In 2013, there were 21,689 jobs in Grays Harbor County covered by unemployment insurance, with a total payroll of over $778.3 million.

The average annual wage in 2013 was $35,884, well below the state’s average annual wage of $53,029. The median hourly wage in 2012 was $18.30, below the state’s median hourly wage of $21.64.

Personal income

Personal income includes earned income, investment income and government payments such as Social Security and Veterans Benefits. Investment income includes income imputed from pension funds and from owning a home. Per capita personal income equals total personal income divided by the resident population.

In 2012, the county’s per capita personal income was $31,848, less than the state ($46,045) and the nation ($43,735).

According to the U.S. Census Bureau QuickFacts, the median household income was $42,440 in Grays Harbor County, less than the state ($59,374) and the nation ($53,046) during the same period.

Grays Harbor County’s poverty rate of 18.6 percent was well above to Washington state’s rate of 12.9 percent and the nation’s rate of 14.9 percent in the period 2008 to 2012, according to U.S Census Bureau QuickFacts.



(Source: U.S. Census Bureau)

Grays Harbor County’s population was forecast to be 73,200 in 2013, up from the 2010 Census count of 72,797.

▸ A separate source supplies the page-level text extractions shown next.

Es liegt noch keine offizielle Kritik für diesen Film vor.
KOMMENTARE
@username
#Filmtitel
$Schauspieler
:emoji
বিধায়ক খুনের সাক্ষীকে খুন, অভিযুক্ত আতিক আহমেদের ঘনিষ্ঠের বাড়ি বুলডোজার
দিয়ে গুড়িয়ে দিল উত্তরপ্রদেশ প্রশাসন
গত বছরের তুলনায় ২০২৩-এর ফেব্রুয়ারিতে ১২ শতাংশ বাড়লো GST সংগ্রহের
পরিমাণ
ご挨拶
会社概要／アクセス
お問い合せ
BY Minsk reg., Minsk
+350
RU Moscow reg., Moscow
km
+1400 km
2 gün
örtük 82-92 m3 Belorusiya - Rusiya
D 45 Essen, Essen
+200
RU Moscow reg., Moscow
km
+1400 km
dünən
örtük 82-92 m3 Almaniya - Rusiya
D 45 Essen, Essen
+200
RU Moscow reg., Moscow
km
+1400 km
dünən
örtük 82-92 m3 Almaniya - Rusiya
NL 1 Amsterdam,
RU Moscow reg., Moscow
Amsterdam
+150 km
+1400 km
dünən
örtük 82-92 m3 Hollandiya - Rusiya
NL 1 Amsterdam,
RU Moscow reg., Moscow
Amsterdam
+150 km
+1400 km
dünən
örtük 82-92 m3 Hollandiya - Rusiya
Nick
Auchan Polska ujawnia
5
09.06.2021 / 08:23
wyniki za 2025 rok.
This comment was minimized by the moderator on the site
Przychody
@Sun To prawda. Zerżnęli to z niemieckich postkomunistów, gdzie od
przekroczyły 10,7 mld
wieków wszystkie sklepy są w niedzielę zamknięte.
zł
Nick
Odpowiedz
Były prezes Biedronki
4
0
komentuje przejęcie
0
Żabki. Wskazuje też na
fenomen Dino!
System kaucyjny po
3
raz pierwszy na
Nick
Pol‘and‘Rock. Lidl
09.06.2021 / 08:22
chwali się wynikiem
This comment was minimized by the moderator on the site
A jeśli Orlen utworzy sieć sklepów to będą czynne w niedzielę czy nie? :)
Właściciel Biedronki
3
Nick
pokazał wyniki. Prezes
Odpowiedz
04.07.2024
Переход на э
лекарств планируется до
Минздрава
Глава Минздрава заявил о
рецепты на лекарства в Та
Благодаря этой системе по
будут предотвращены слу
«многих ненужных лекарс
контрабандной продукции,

  • Of the 2013 population total, 28,615 were counted as living in unincorporated areas of the county. The largest city in Grays Harbor County is Aberdeen (16,371), followed by Hoquiam (8,452) and Ocean Shores (5,615). The fourth largest city in the county is Montesano with a population of 4,070.

Population facts

(Source: U.S. Census Bureau QuickFacts)

Grays Harbor County Washington state
Population 2013 73,200 6,971,406
Population 2010 72,797 6,724,540
Percent change, 2010 to 2013 0.6% 3.7%

Age, gender and ethnicity

(Source: U.S. Census Bureau QuickFacts)

  • The largest age category in Grays Harbor County’s population is the 55 to 59 year-olds, which make up over 5,666 of the 2013 population forecast total.
  • The next two largest groups are the 60 to64 and 50 to 54 age groups, each accounting for over 5,300 individuals.
  • Females made up 48.6 percent of the county’s population compared to the state at 50.0 percent.
  • Grays Harbor County is less diverse than the state or nation, according to the 2013 data, as nearly 80.2 percent of the populations are counted as white non-Hispanic.
  • The largest minority grouping in the county is the Hispanic or Latino grouping at 9.6 percent, while the American Indian/Alaska Native category accounted for 5.3 percent of the population in 2013.


(Source: U.S. Census Bureau QuickFacts)

Grays Harbor County Washington state
Population by age, 2013    
Under 5 years old 5.6% 6.4%
Under 18 years old 21.1% 22.9%
65 years and older 18.2% 13.6%
Females, 2013 48.6% 50.0%
Race/ethnicity, 2013
White 88.0% 81.2%
Black 1.3% 4.0%
American Indian, Alaskan Native 5.3% 1.9%
Asian, Native Hawaiian, Other Pacific Islander 1.8% 8.6%
Hispanic or Latino, any race 9.6% 11.9%

Educational attainment

(Source: U.S. Census Bureau QuickFacts)

In the county, 85.1 percent of persons age 25 or older were high school graduates, compared to 90.0 percent statewide. The numbers holding a Bachelor’s degree or higher were 14.4 percent compared to the states 31.6 percent.